Is there a way of getting NCB from being a company car Driver ?

I've got 8yr of accident free driving & haven't had any points for 5yr....

Looking on gocompaire & confused.com it's a massive difference between having & not, almost double...

Any tips or advise would be grateful :thumb:


----------



## Shiny (Apr 23, 2007)

Provided you had sole use of the company car and SDP use, subject to a letter from your company (sometimes a letter from the Insurers is needed), you should be able to get a introductory discount equivalent to maximum NCB with a number of Insurers.

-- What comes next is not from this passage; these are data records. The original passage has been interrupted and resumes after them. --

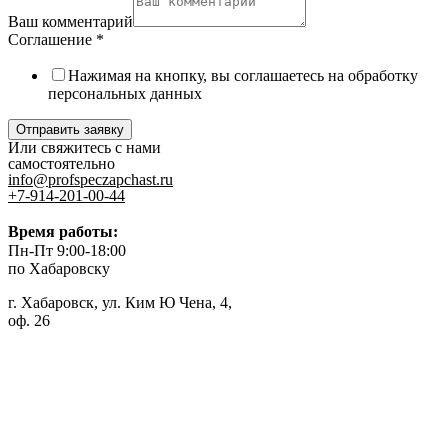
Ваш комментарий
Соглашение
*
Нажимая на кнопку, вы соглашаетесь на обработку
персональных данных
Отправить заявку
Или свяжитесь с нами
самостоятельно
info@profspeczapchast.ru
+7-914-201-00-44
Время работы:
Пн-Пт 9:00-18:00
по Хабаровску
г. Хабаровск, ул. Ким Ю Чена, 4,
оф. 26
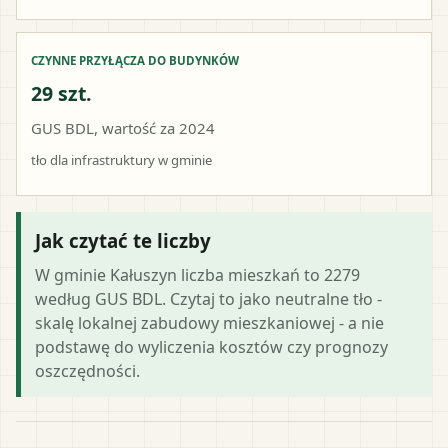
CZYNNE PRZYŁĄCZA DO BUDYNKÓW
29 szt.
GUS BDL, wartość za 2024
tło dla infrastruktury w gminie
Jak czytać te liczby
W gminie Kałuszyn liczba mieszkań to 2279
według GUS BDL. Czytaj to jako neutralne tło -
skalę lokalnej zabudowy mieszkaniowej - a nie
podstawę do wyliczenia kosztów czy prognozy
oszczędności.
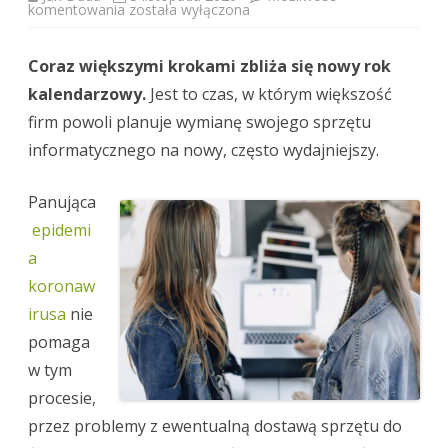
Wymiana
komentowania
została wyłączona
sprzętu
IT
dla
Coraz większymi krokami zbliża się nowy rok
dyrektorów
kalendarzowy.
Jest to czas, w którym większość
firm powoli planuje wymianę swojego sprzętu
informatycznego na nowy, często wydajniejszy.
Panująca
epidemi
a
koronaw
irusa
nie
pomaga
w tym
procesie,
przez problemy z ewentualną dostawą sprzętu do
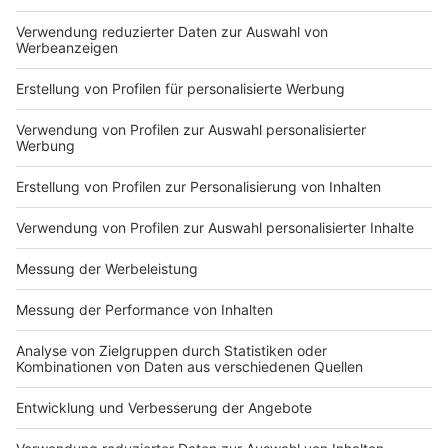
Du hast dir noch keine Artikel gemerkt
Markiere sie hierfür mit einem
Impressum
Newsletter
Nutzungsbedingungen
Kontakt
Jobs
Studio-Hotline
Presse
Verkehrs-Hotline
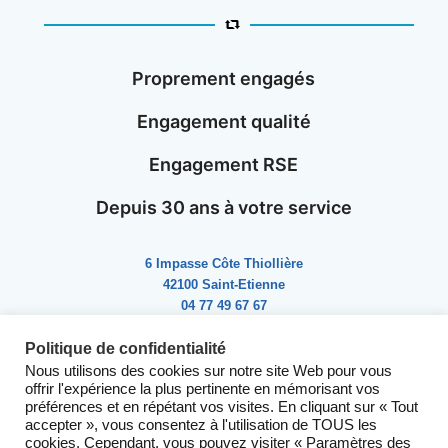
Proprement engagés
Engagement qualité
Engagement RSE
Depuis 30 ans à votre service
6 Impasse Côte Thiollière
42100 Saint-Etienne
04 77 49 67 67
Du lundi au vendredi
Politique de confidentialité
8h-12h | 14h-18h
Nous utilisons des cookies sur notre site Web pour vous
offrir l'expérience la plus pertinente en mémorisant vos
préférences et en répétant vos visites. En cliquant sur « Tout
accepter », vous consentez à l'utilisation de TOUS les
cookies. Cependant, vous pouvez visiter « Paramètres des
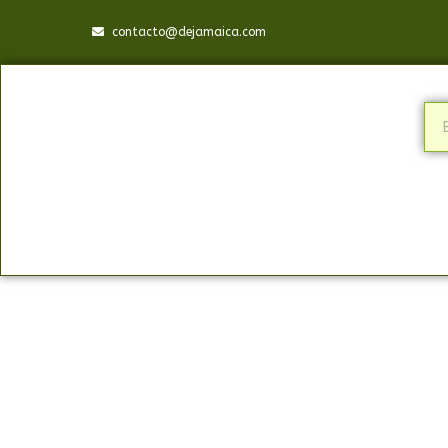
contacto@dejamaica.com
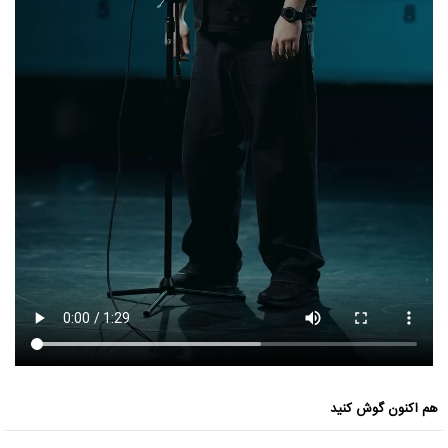
هم اکنون گوش کنید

You will probably need to pick up the phone though, or speak to a decent Broker.


----------



## SimonBash (Jun 7, 2010)

Ask your employer to write a letter confirming the period you have had a car for and how long you are accident free.

Some insurers allow a 'company car discount' using this letter, not usually a full 5 year discount but it will definately help:thumb:


----------



## skyinsurance (Jun 9, 2010)

Feel free to give us a try, we can usually work with claim free company car driving experience.

Tel: 0208 3645500 or you are welcome to email your contact details to us; [email protected]

Thanks


----------



## Jace (Oct 26, 2005)

Got sorted & went with SKY.

Delt with a very friendly & helpful chap called Kevin :thumb:


----------



## skyinsurance (Jun 9, 2010)

Thanks for the feedback!


----------